Oxwich Bay – Gower Peninsula

I’ve just returned from fishing a competition in Wales, Oxwich Bay on the Gower Peninsula to be exact. This event was organised and run by South Wales Kayak Anglers and as much as this was the fourth time that this event has been held, it was the first time that I’d attended. Why hadn’t I fished the event before?, it was really down to it being a species competition, where size is unimportant and it’s purely about the amount of species bagged. I guess I prefer to target larger fish, though I decided that this year I’d give it a go.

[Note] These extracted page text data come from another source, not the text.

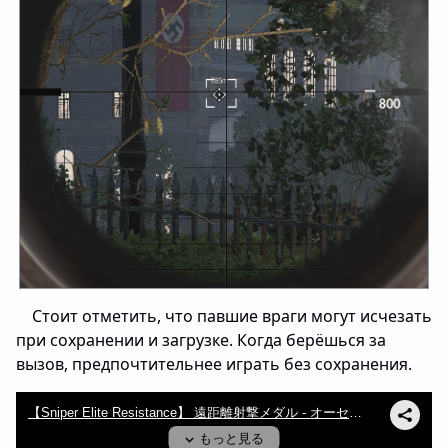
Стоит отметить, что павшие враги могут исчезать
при сохранении и загрузке. Когда берёшься за
вызов, предпочтительнее играть без сохранения.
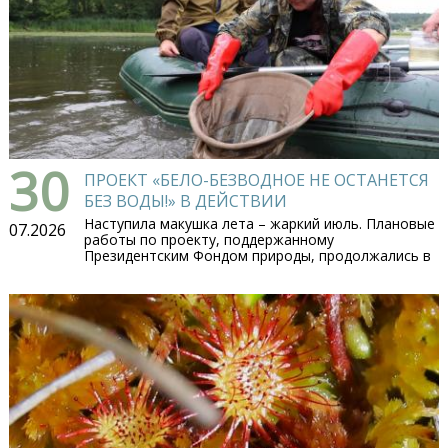
30
ПРОЕКТ «БЕЛО-БЕЗВОДНОЕ НЕ ОСТАНЕТСЯ
БЕЗ ВОДЫ!» В ДЕЙСТВИИ
Наступила макушка лета – жаркий июль. Плановые
07.2026
работы по проекту, поддержанному
Президентским Фондом природы, продолжались в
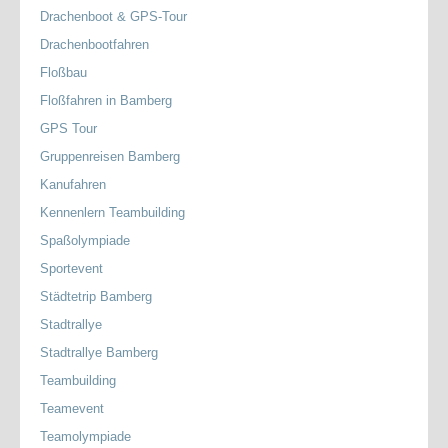
Drachenboot & GPS-Tour
Drachenbootfahren
Floßbau
Floßfahren in Bamberg
GPS Tour
Gruppenreisen Bamberg
Kanufahren
Kennenlern Teambuilding
Spaßolympiade
Sportevent
Städtetrip Bamberg
Stadtrallye
Stadtrallye Bamberg
Teambuilding
Teamevent
Teamolympiade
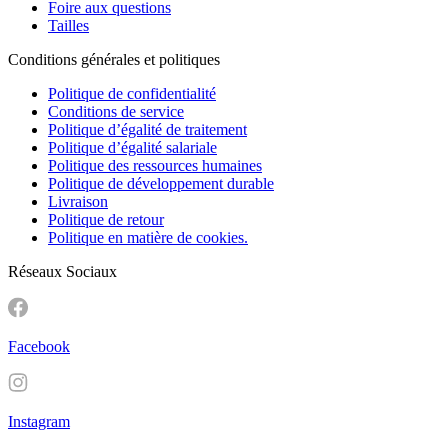
Foire aux questions
Tailles
Conditions générales et politiques
Politique de confidentialité
Conditions de service
Politique d’égalité de traitement
Politique d’égalité salariale
Politique des ressources humaines
Politique de développement durable
Livraison
Politique de retour
Politique en matière de cookies.
Réseaux Sociaux
Facebook
Instagram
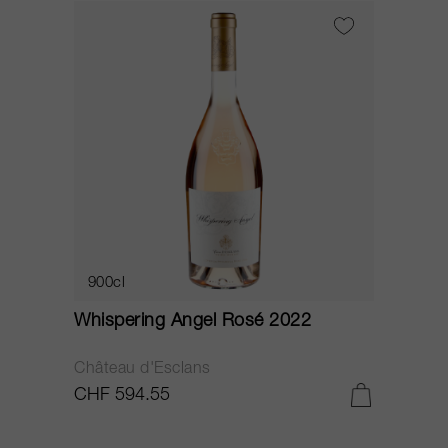
900cl
Whispering Angel Rosé 2022
Château d'Esclans
CHF 594.55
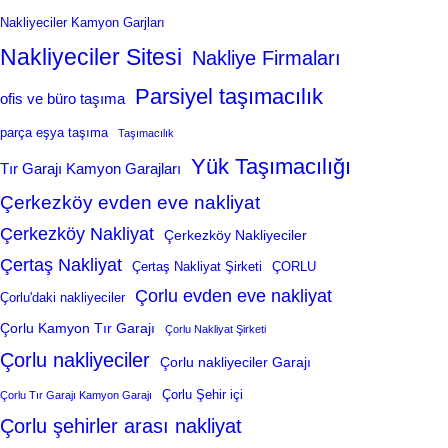
Nakliyeciler Kamyon Garjları
Nakliyeciler Sitesi
Nakliye Firmaları
Parsiyel taşımacılık
ofis ve büro taşıma
parça eşya taşıma
Taşımacılık
Yük Taşımacılığı
Tır Garajı Kamyon Garajları
Çerkezköy evden eve nakliyat
Çerkezköy Nakliyat
Çerkezköy Nakliyeciler
Çertaş Nakliyat
Çertaş Nakliyat Şirketi
ÇORLU
Çorlu evden eve nakliyat
Çorlu'daki nakliyeciler
Çorlu Kamyon Tır Garajı
Çorlu Nakliyat Şirketi
Çorlu nakliyeciler
Çorlu nakliyeciler Garajı
Çorlu Şehir içi
Çorlu Tır Garajı Kamyon Garajı
Çorlu şehirler arası nakliyat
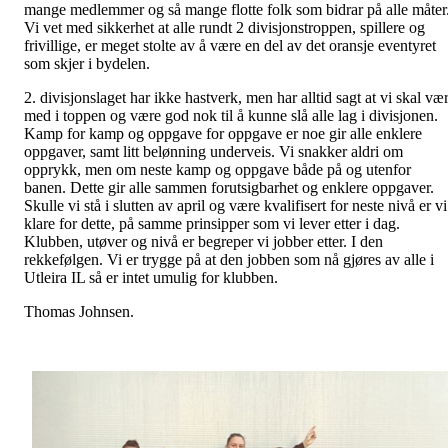
mange medlemmer og så mange flotte folk som bidrar på alle måter
Vi vet med sikkerhet at alle rundt 2 divisjonstroppen, spillere og
frivillige, er meget stolte av å være en del av det oransje eventyret
som skjer i bydelen.
2. divisjonslaget har ikke hastverk, men har alltid sagt at vi skal væ
med i toppen og være god nok til å kunne slå alle lag i divisjonen.
Kamp for kamp og oppgave for oppgave er noe gir alle enklere
oppgaver, samt litt belønning underveis. Vi snakker aldri om
opprykk, men om neste kamp og oppgave både på og utenfor
banen. Dette gir alle sammen forutsigbarhet og enklere oppgaver.
Skulle vi stå i slutten av april og være kvalifisert for neste nivå er vi
klare for dette, på samme prinsipper som vi lever etter i dag.
Klubben, utøver og nivå er begreper vi jobber etter. I den
rekkefølgen. Vi er trygge på at den jobben som nå gjøres av alle i
Utleira IL så er intet umulig for klubben.
Thomas Johnsen.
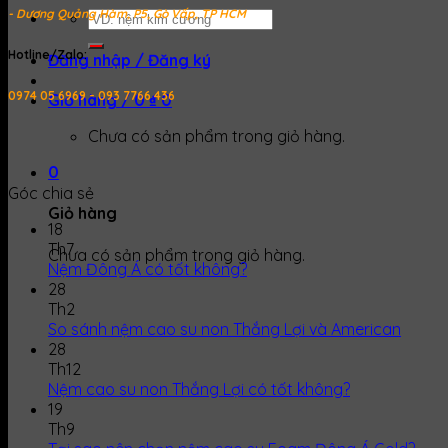
- Dương Quảng Hàm, P5, Gò Vấp, TP HCM
Tìm
kiếm:
Hotline/Zalo:
Đăng nhập / Đăng ký
0974 05 6969 - 093 7766 436
Giỏ hàng /
0
₫
0
Chưa có sản phẩm trong giỏ hàng.
0
Góc chia sẻ
Giỏ hàng
18
Th7
Chưa có sản phẩm trong giỏ hàng.
Nệm Đông Á có tốt không?
28
Th2
So sánh nệm cao su non Thắng Lợi và American
28
Th12
Nệm cao su non Thắng Lợi có tốt không?
19
Th9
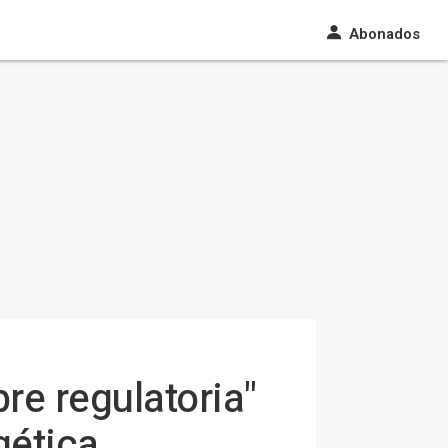
Abonados
re regulatoria"
gética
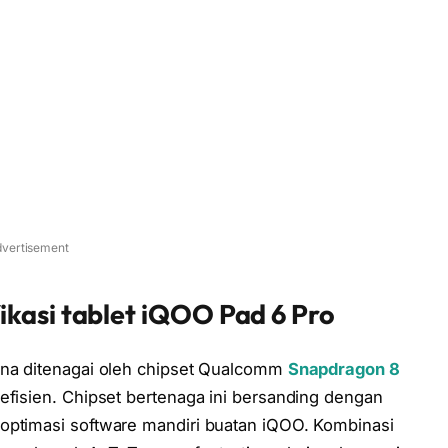
vertisement
ikasi
tablet iQOO Pad 6 Pro
ena ditenagai oleh chipset Qualcomm
Snapdragon 8
fisien. Chipset bertenaga ini bersanding dengan
optimasi software mandiri buatan iQOO. Kombinasi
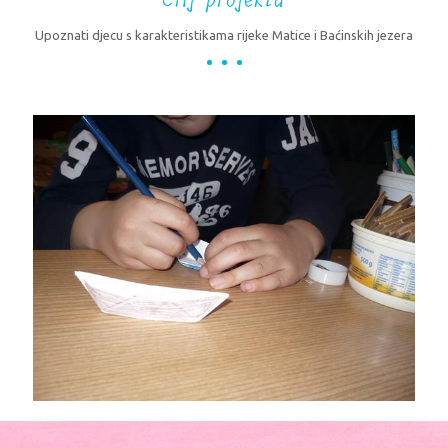
Cilj projekta
Upoznati djecu s karakteristikama rijeke Matice i Baćinskih jezera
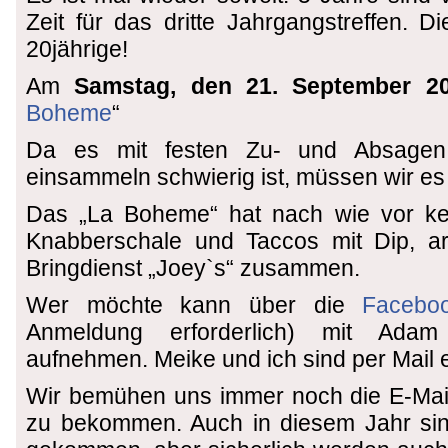
Zeit für das dritte Jahrgangstreffen. D
20jährige!
Am
Samstag, den 21. September 2
Boheme
“
Da es mit festen Zu- und Absage
einsammeln schwierig ist, müssen wir es 
Das „La Boheme“ hat nach wie vor ke
Knabberschale und Taccos mit Dip, ar
Bringdienst „Joey`s“ zusammen.
Wer möchte kann über die
Facebo
Anmeldung erforderlich) mit Ada
aufnehmen. Meike und ich sind per Mail e
Wir bemühen uns immer noch die E-Mail
zu bekommen. Auch in diesem Jahr si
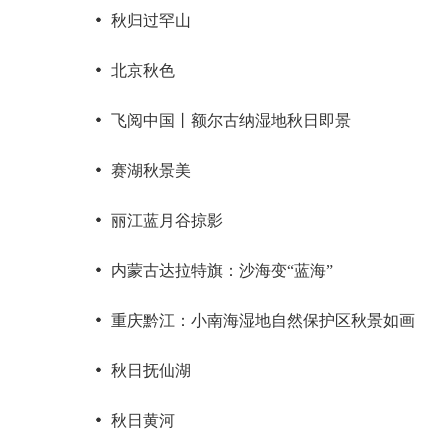
秋归过罕山
北京秋色
飞阅中国丨额尔古纳湿地秋日即景
赛湖秋景美
丽江蓝月谷掠影
内蒙古达拉特旗：沙海变“蓝海”
重庆黔江：小南海湿地自然保护区秋景如画
秋日抚仙湖
秋日黄河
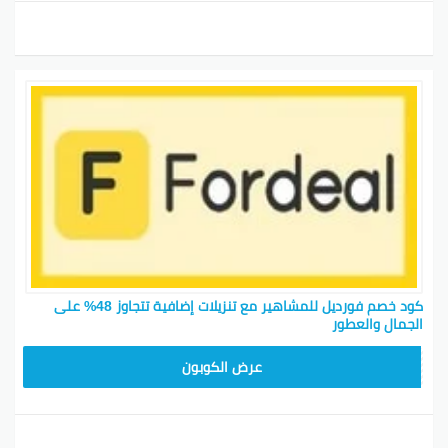
كود خصم فورديل للمشاهير مع تنزيلات إضافية تتجاوز 48% على
الجمال والعطور
AC409
عرض الكوبون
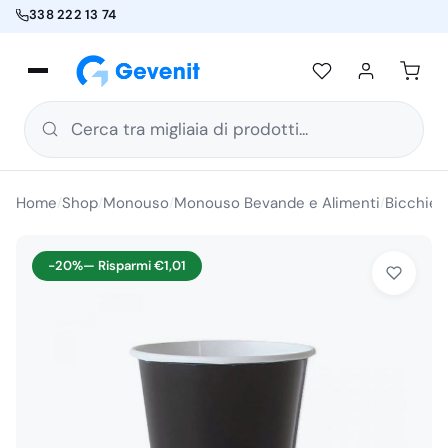
338 222 13 74
Cerca tra migliaia di prodotti...
Home
Shop
Monouso
Monouso Bevande e Alimenti
Bicchier
/
/
/
/
-20%
— Risparmi
€
1,01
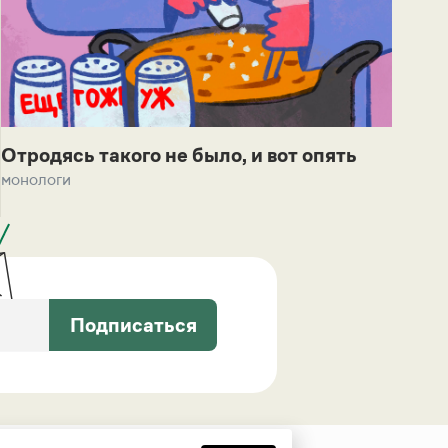
Отродясь такого не было, и вот опять
монологи
Подписаться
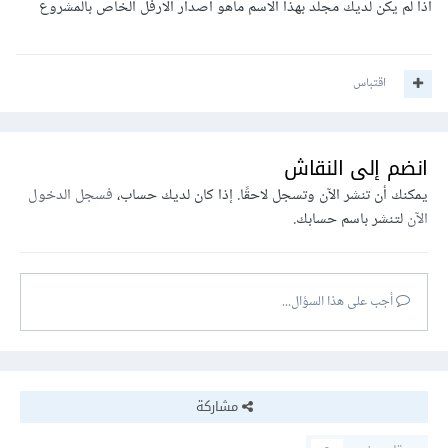
اذا لم يكن لديك مجلد بهذا الاسم ماهو اصدار الارفل الخاص بالمشروع
اقتباس
انضم إلى النقاش
يمكنك أن تنشر الآن وتسجل لاحقًا. إذا كان لديك حساب،
فسجل الدخول
الآن
لتنشر باسم حسابك.
أجب على هذا السؤال...
مشاركة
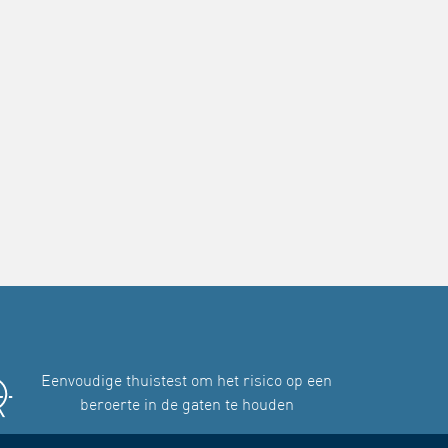
Eenvoudige thuistest om het risico op een
beroerte in de gaten te houden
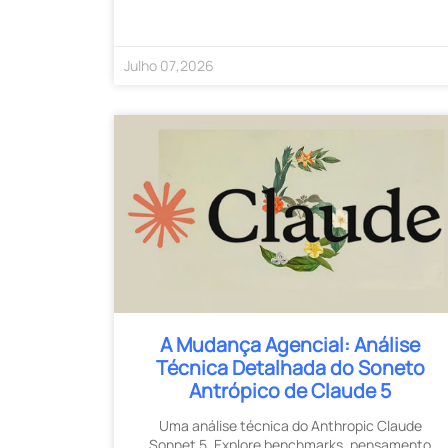
Julho
07
,
2026
A Mudança Agencial: Análise
Técnica Detalhada do Soneto
Antrópico de Claude 5
Uma análise técnica do Anthropic Claude
Sonnet 5. Explore benchmarks, pensamento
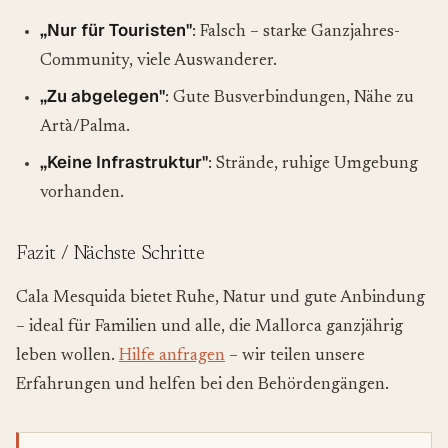
„Nur für Touristen"
: Falsch – starke Ganzjahres-
Community, viele Auswanderer.
„Zu abgelegen"
: Gute Busverbindungen, Nähe zu
Artà/Palma.
„Keine Infrastruktur"
: Strände, ruhige Umgebung
vorhanden.
Fazit / Nächste Schritte
Cala Mesquida bietet Ruhe, Natur und gute Anbindung
– ideal für Familien und alle, die Mallorca ganzjährig
leben wollen.
Hilfe anfragen
– wir teilen unsere
Erfahrungen und helfen bei den Behördengängen.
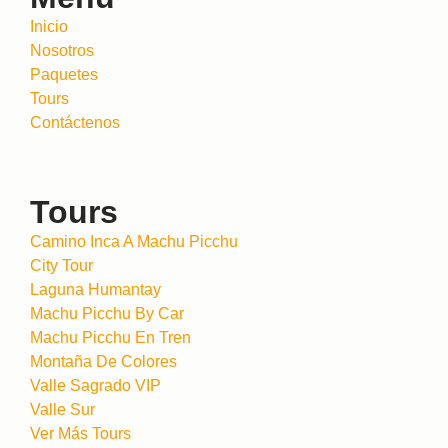
Inicio
Nosotros
Paquetes
Tours
Contáctenos
Tours
Camino Inca A Machu Picchu
City Tour
Laguna Humantay
Machu Picchu By Car
Machu Picchu En Tren
Montaña De Colores
Valle Sagrado VIP
Valle Sur
Ver Más Tours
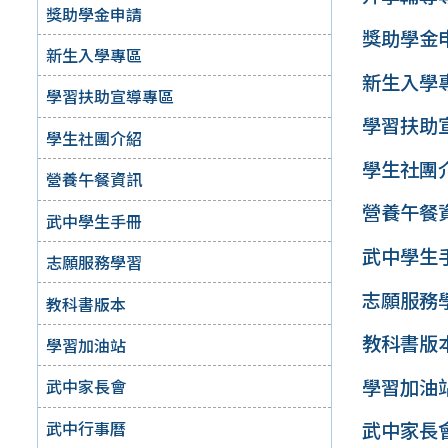
獎助學金申請
獎助學金
新生入學專區
新生入學
學習扶助宣導專區
學習扶助
學生社團介紹
學生社團
營養午餐資訊
營養午餐
武中學生手冊
武中學生
志願服務學習
志願服務
教科書版本
教科書版
學習加油站
學習加油
武中家長會
武中行事曆
武中家長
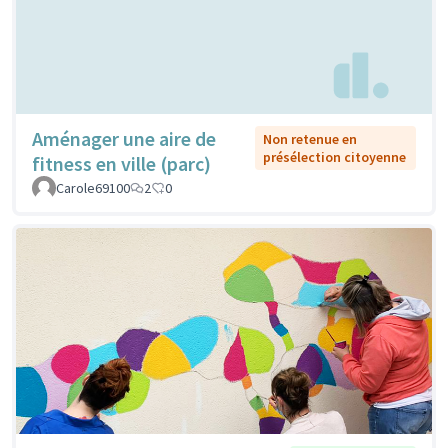
Aménager une aire de
Non retenue en
présélection citoyenne
fitness en ville (parc)
Carole69100
2
0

Ideally I’d have travelled up on Friday morning and fished Friday afternoon in preparation for the competition on Saturday. However, things are rarely ideal!, hence I ended up leaving home at around 7pm with a 200 mile journey ahead of me. On the plus side, the roads were fairly quiet (plus I didn’t hang about!) and I arrived at the campsite three hours later. I decided against taking a tent, I knew I’d be getting up by 7am so the plan had always been to sleep in the car. I can lie flat in the back with the seats laid flat, a 3/4 length self-inflating mattress and a light summer sleeping bag made it quite comfortable.

A couple of ciders just before I got to bed resulted in a good nights sleep. Fifteen minutes after waking up I was driving down to the launch/registration area with my Hobie Team mates eagerly anticipating a day on the water. Registration was straightforward, I was issued with a token that was to be visible in all photographs, the competition being catch and release.

I’d never fished the Northern side of the Bristol Channel before, what’s more the area featured clear water, not the usual muddy waters that I tend to associate with the Channel.  I’d decided to fish one rod with a three hook paternoster rig (size 3 hooks) and the other with a running leger with a 6/0 hook. Ok, I fully appreciate that the larger single hook rig would limit my chance of racking up some species, however, I wanted the chance of catch a decent ray, hound or perhaps a tope.

Once checked in we were given a safety brief and launched on completion. There was a light onshore breeze, temperatures pushing 30 Celsius. Factor 50 sun cream was plastered onto all exposed areas and I was ready to go!. Below are the Hobie kayaks belonging to the UK Team, consisting of a Revolution 13, and Outback and a Revolution 11 (left to right).

Competitors weren’t permitted to launch with hooks attached for safety reasons, probably more of a concern when we were due to return later in the day onto a beach packed with holidaymakers.

I peddled out alongside David Morris. He noted how much the nose of the Outback digs into a chop whereas the Revolution tended to ride over them. This is no doubt down to the different hull shape. I did tend to put out quite a side splash when I crested over the larger swells and when I saw a good sized one heading in my direction I came straight alongside David. Yup, I sent a wonderfully large side splash straight over him… it seems that the Revolution 13 can be a rather wet ride at times!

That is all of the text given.